By Joseph Wolkin, United with Israel
Throughout the past two weeks, protests and riots have taken over the streets of Los Angeles. From Sunset Boulevard to Hollywood Boulevard, people were tearing apart businesses, including many owned by Jewish citizens.
While the Black Lives Matter protests were mostly peaceful, thousands of people used it as an excuse for looting. Shocking scenes took over social media, with many synagogues and Jewish establishments having no protection.
That changed thanks to Magen Am, which translates to “Nation’s Shield.” The security organization is “predicated on the strength of teamwork and fueled by the dedication and commitment of our members,” and that was no exception during the riots last week.
In conversation with United with Israel, Rabbi Yossi Eilfort, a Mixed Martial Arts fighter and director of Magen Am, discussed his organization’s mission and why it’s especially needed in today’s climate.
How did Magen Am first start?
“Magen Am first started when a then-stranger reached out and asked if I could help write a program to begin teaching self-defense to rabbis. Over time, we bridged the gap from self-defense to security, and just continued striving to improve.”
Why is it so important for Magen Am to provide enhanced security?
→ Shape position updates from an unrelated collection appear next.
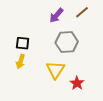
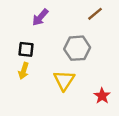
purple arrow: (56, 15) -> (40, 17), moved
red star: (77, 83) -> (102, 96), moved

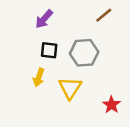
black square: (26, 49) -> (49, 50), moved
yellow arrow: (24, 71) -> (39, 78), moved

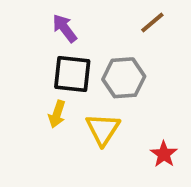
purple arrow: (44, 19) -> (65, 28), turned 102
black square: (49, 50) -> (72, 74), size x1.5

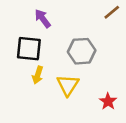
brown line: (152, 22) -> (112, 12), moved
black square: (72, 74) -> (29, 49), moved

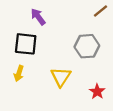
gray hexagon: (82, 51) -> (87, 46), moved
yellow arrow: (38, 75) -> (19, 73), moved

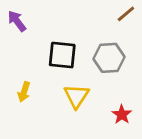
purple arrow: (38, 17) -> (17, 21), moved
black square: (26, 44) -> (62, 55), moved

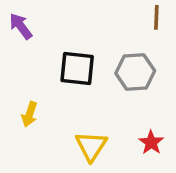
brown line: (126, 14) -> (156, 17), turned -48
yellow triangle: (76, 96) -> (91, 146), moved

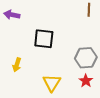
purple arrow: (21, 26) -> (12, 15), turned -42
gray hexagon: (135, 72) -> (86, 58), moved

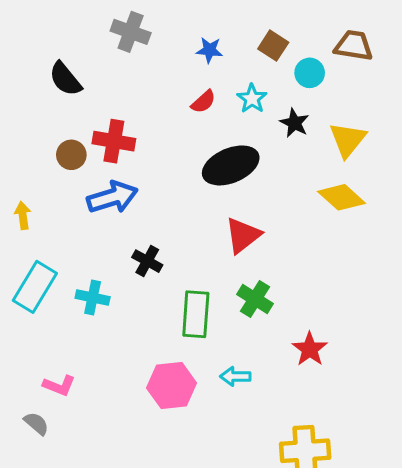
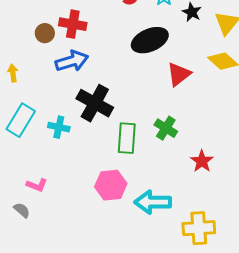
red triangle: (243, 235) -> (179, 74), moved
black cross: (147, 261) -> (95, 103), size x1.8
cyan arrow: (235, 376) -> (153, 202), moved, size x1.8

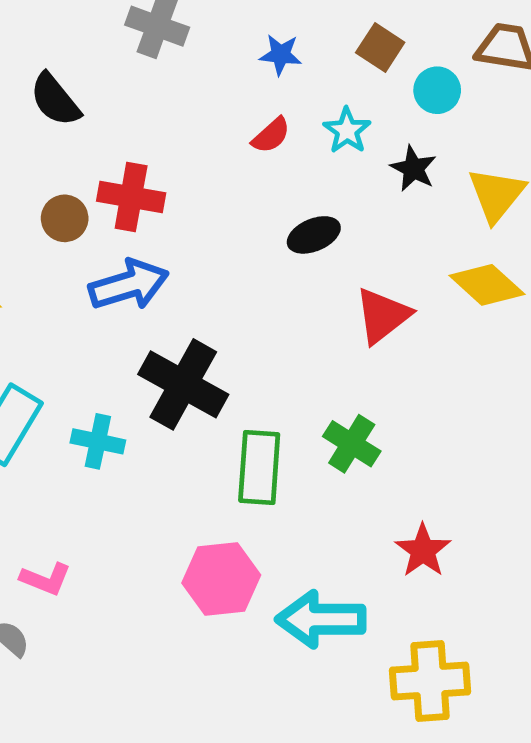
black ellipse: (150, 40) -> (314, 235), size x0.6
red star: (202, 161) -> (423, 551), moved

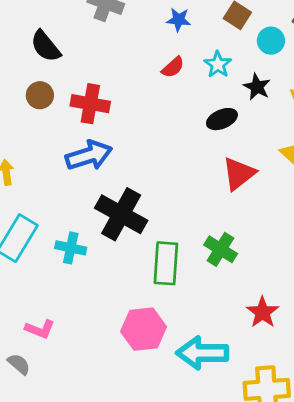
brown circle: (65, 218) -> (40, 95), moved
black ellipse: (314, 235) -> (222, 119), moved

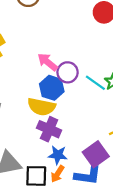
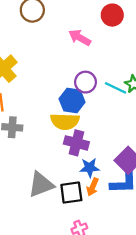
pink arrow: (48, 62) -> (80, 38), moved

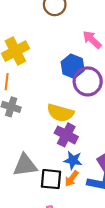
purple circle: (85, 82) -> (88, 81), size x1.4
blue hexagon: (72, 100) -> (73, 66), moved

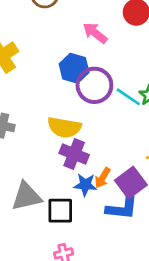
orange arrow: (72, 179) -> (103, 178), moved

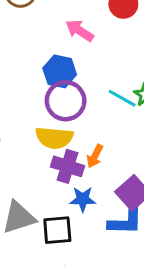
purple circle: (94, 85) -> (66, 101), moved
orange arrow: (103, 178) -> (95, 156), moved

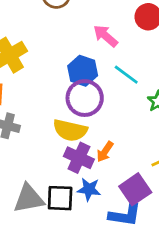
cyan line: (122, 98) -> (126, 75), moved
black square: (57, 230) -> (60, 198), moved

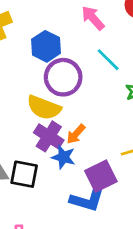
blue hexagon: (83, 71) -> (46, 46), moved
blue star: (89, 189) -> (63, 157), moved

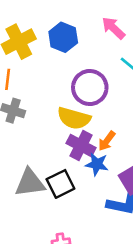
blue hexagon: (46, 46) -> (63, 37), moved
black square: (24, 174) -> (60, 184), turned -32

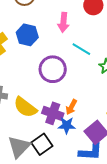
pink arrow: (113, 28) -> (63, 22), turned -120
yellow semicircle: (74, 118) -> (25, 107), moved, turned 30
gray triangle: (30, 183) -> (19, 147), turned -30

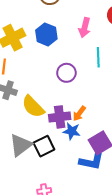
cyan line: (81, 49) -> (98, 57), turned 48
purple circle: (53, 69) -> (66, 73), size x0.7
purple cross: (53, 113) -> (60, 117), turned -35

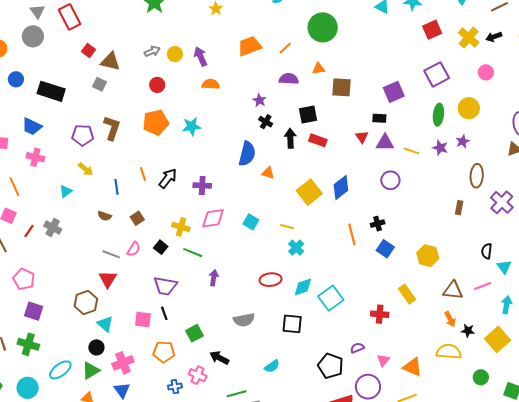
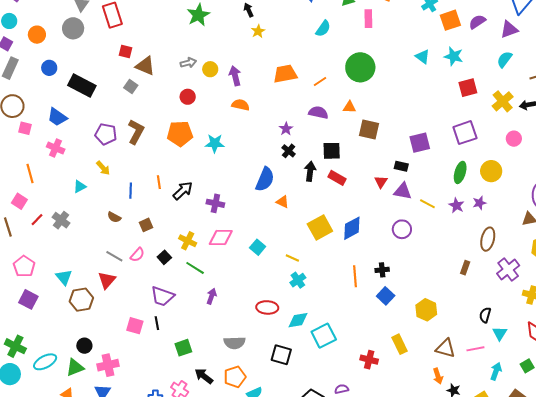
red square: (89, 50) -> (126, 51), turned -32
cyan triangle: (105, 324) -> (64, 277), moved
green cross: (28, 344) -> (15, 346), moved
orange pentagon: (164, 352) -> (235, 377), moved, turned -30

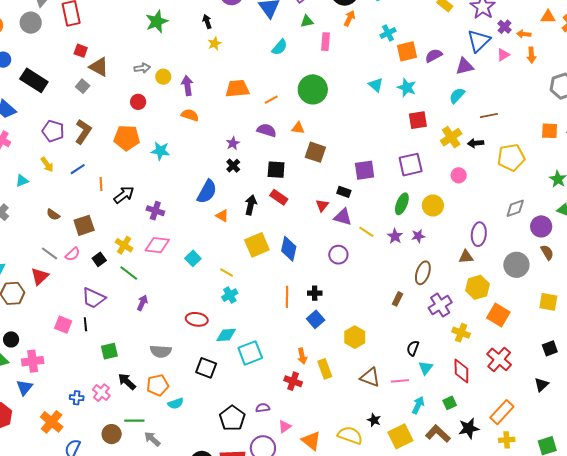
black arrow: (310, 171) -> (251, 205), moved
blue line: (131, 191) -> (78, 169), moved, turned 49
brown square: (146, 225) -> (84, 225), size x1.5
blue diamond: (352, 228) -> (289, 249), turned -55
orange arrow: (438, 376) -> (302, 356), moved

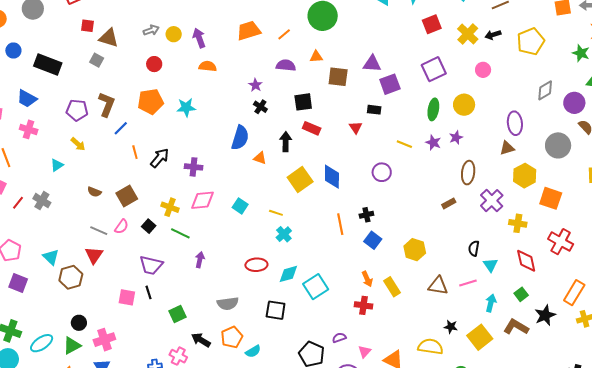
blue line: (78, 169) -> (121, 128), moved
purple triangle: (343, 217) -> (372, 64), moved
brown rectangle: (398, 299) -> (449, 203), turned 48

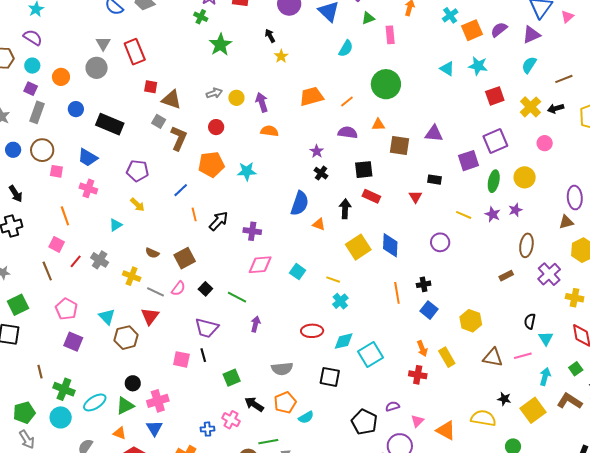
purple square: (390, 84) -> (468, 161), moved
brown L-shape: (107, 104) -> (179, 138), moved
yellow cross: (170, 207) -> (132, 276), moved

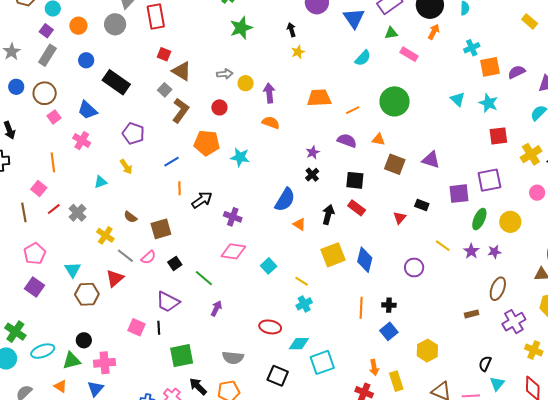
pink rectangle: (390, 35) -> (409, 54), turned -66
pink square: (56, 171) -> (54, 117), turned 32
green square: (232, 378) -> (182, 356), size x1.4

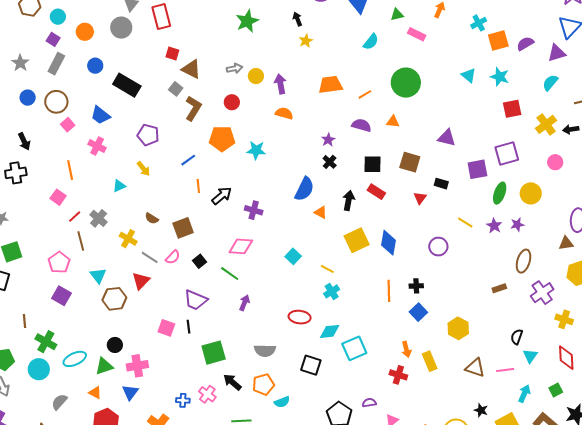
brown square: (395, 164) -> (410, 162), moved
brown line: (24, 212) -> (81, 241), moved
pink diamond: (233, 251) -> (241, 246), moved

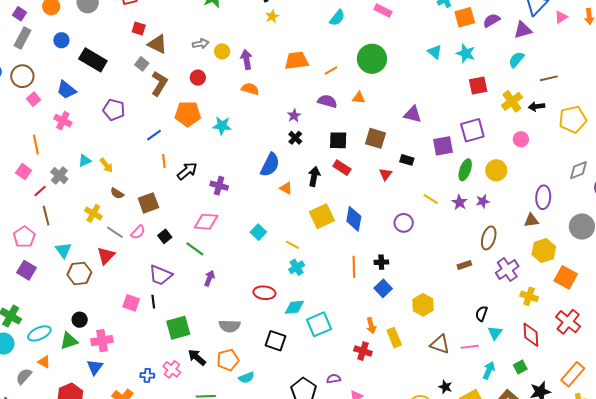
yellow arrow: (143, 169) -> (106, 165), moved
gray cross: (99, 218) -> (59, 176), moved
orange triangle: (95, 393) -> (44, 362), moved

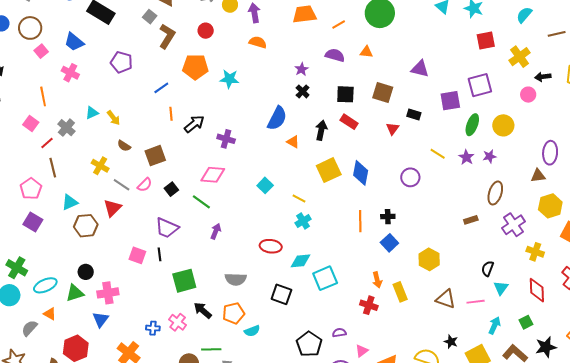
black arrow: (537, 106) -> (543, 77), moved
cyan triangle: (63, 250) -> (70, 202), turned 42

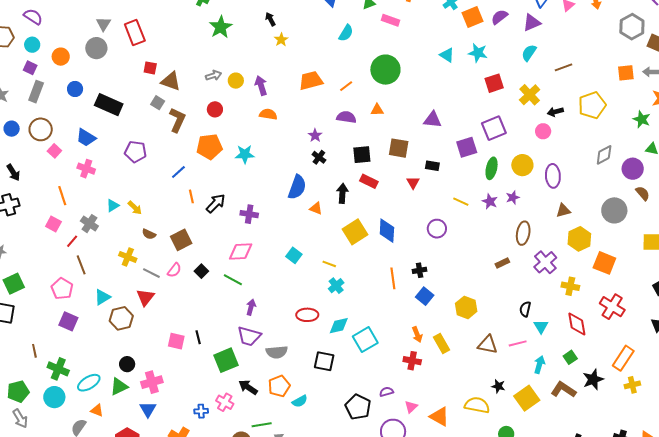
purple ellipse: (550, 153) -> (553, 176), moved
purple trapezoid: (167, 228) -> (249, 336), moved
“Mumbai, Pittsburgh, Poway, Monsey… I think it’s obvious that this needs to happen for the Jewish community, and it must be an internal effort.”
How many volunteers does Magen Am have?
Last week, throughout the LA riots, Magen Am went above and beyond. What efforts did you make throughout the week?
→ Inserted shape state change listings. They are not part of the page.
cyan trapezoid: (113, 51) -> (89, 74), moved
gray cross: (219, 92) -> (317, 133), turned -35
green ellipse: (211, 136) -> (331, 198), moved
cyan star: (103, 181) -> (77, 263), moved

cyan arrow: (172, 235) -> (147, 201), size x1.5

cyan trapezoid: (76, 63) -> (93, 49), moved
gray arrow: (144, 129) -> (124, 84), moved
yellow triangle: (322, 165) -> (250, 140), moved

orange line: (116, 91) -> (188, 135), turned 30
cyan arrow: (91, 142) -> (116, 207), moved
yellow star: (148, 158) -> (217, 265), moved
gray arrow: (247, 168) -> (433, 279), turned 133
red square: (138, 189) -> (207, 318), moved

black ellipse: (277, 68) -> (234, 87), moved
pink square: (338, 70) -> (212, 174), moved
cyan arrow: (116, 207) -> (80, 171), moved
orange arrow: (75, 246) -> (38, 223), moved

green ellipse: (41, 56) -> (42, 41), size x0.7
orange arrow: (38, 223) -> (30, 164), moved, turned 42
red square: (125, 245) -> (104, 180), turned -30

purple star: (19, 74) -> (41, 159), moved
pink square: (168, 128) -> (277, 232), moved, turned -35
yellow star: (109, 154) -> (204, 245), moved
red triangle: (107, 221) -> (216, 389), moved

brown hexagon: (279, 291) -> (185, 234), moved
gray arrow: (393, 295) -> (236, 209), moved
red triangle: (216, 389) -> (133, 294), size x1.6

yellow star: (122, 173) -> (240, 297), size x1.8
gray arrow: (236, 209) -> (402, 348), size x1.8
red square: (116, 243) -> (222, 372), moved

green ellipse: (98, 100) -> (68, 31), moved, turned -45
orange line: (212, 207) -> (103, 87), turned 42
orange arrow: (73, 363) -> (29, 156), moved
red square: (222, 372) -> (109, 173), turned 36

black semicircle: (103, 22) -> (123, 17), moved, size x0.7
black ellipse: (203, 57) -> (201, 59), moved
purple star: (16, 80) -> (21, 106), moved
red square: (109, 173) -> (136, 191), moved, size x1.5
“It was really incredible to see our teams step up over the course of the protesting and riots. Our programming has been designed around in-place security and at the shuls. While our licensing, and much of our training, is equally applicable to both scenarios, there was a lot of work from an organizational standpoint to enable us to begin responsibly carrying out a patrol/response program.
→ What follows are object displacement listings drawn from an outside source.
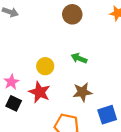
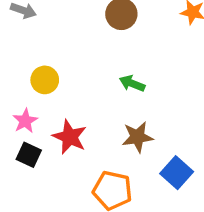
yellow circle: (45, 66) -> (45, 80), moved
blue square: (107, 115) -> (177, 173), turned -30

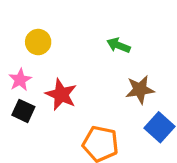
brown star: (137, 137) -> (140, 90), moved

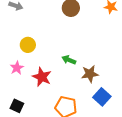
green arrow: (119, 45) -> (69, 60), moved
black square: (23, 111) -> (17, 106), moved

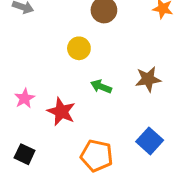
yellow circle: (28, 45) -> (79, 48), moved
brown star: (90, 74) -> (148, 79), moved

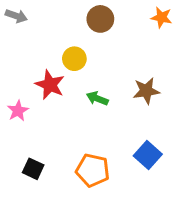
red star: (61, 112) -> (50, 85), moved
black square: (25, 154) -> (33, 169), moved

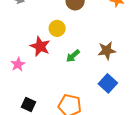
green arrow: (97, 98) -> (73, 56), turned -64
blue square: (148, 155) -> (108, 83), moved

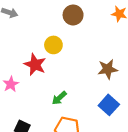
green arrow: (73, 56) -> (59, 98), moved

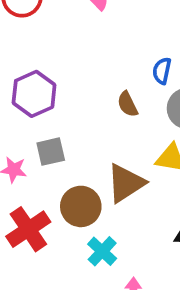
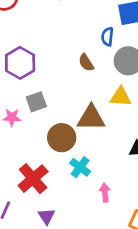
brown triangle: (126, 183) -> (91, 118), turned 40
red cross: (28, 229) -> (33, 179), moved

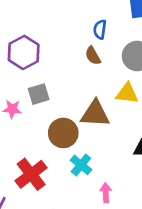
blue semicircle: (107, 37) -> (100, 29), moved

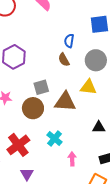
gray square: (39, 94) -> (41, 87), moved
brown circle: (63, 133) -> (33, 108), moved

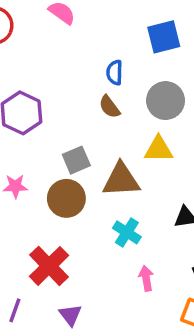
cyan cross: (54, 139) -> (127, 232), moved

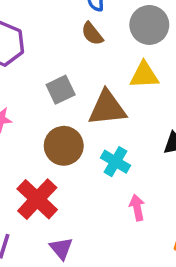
brown circle: (66, 198) -> (64, 146), moved

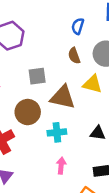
brown semicircle: (92, 34) -> (74, 56), moved
cyan cross: (115, 162) -> (57, 132), turned 36

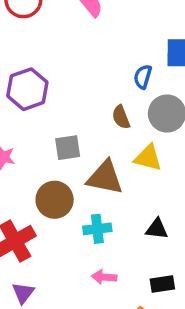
blue semicircle: (78, 26) -> (143, 77), moved
pink arrow: (61, 166) -> (104, 277), turned -91

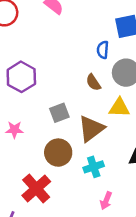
brown triangle: (105, 178) -> (91, 129), turned -36
pink arrow: (104, 277) -> (106, 201), turned -60

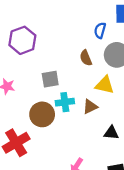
brown triangle: (91, 129) -> (90, 107), moved, size x0.6
cyan cross: (94, 167) -> (65, 102), moved

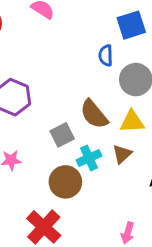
brown semicircle: (86, 58) -> (94, 114), moved, size x1.5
“From working out the best methods to keep in accordance with regulations to logistically getting teams out and shifts covered. Thankfully, the riots were heaviest in the beginning and quickly quieted down.
What changed for you from the start to the end of the week as the riots intensified?
“Well, we got more tired. But we also began spending more time supporting the Los Angeles Police Department and National Guard as things relaxed. There were fewer people on the street, but more officers, so we would break up our shifts bringing them cold drinks. Working in line with their recommendations is very important to us.”
You offer training for houses of worship, Chabad shluchim (emissaries) and other important programs. What is the response of people who participate in these programs?
“It’s often difficult to get people to sign up, but once they do, almost everybody enjoys training. Most people don’t realize that there are whole worlds of information in the different fields of training. The biggest thing we teach is communication — probably why we were able to deter and deescalate every call that came in this week — which really can benefit everybody.”
How important is it for synagogues to have this type of training?
“Personally, I think it is critically important. There are many wonderful training organizations out there. It’s important to look at the whole picture: Preparation/planning, different types of emergency situations, and stages of recovery.
“We learned from the Poway attack how important it is to have a plan for security, but also mental health treatment, babysitting, meal trains, insurance… simple activities become incredibly difficult, and it takes the broader community to help with the recovery. For us, the licensing and legal ability to act as security is a most critical piece that cannot be overlooked.”
Is the organization living up to its name?
“I think it’s quite simple. We are there to offer layered protection, made up of the community (nation), but we are not just a ‘guard.’ A shield requires the one seeking defense to hold it up. We’ve provided the community with an ability to protect itself.”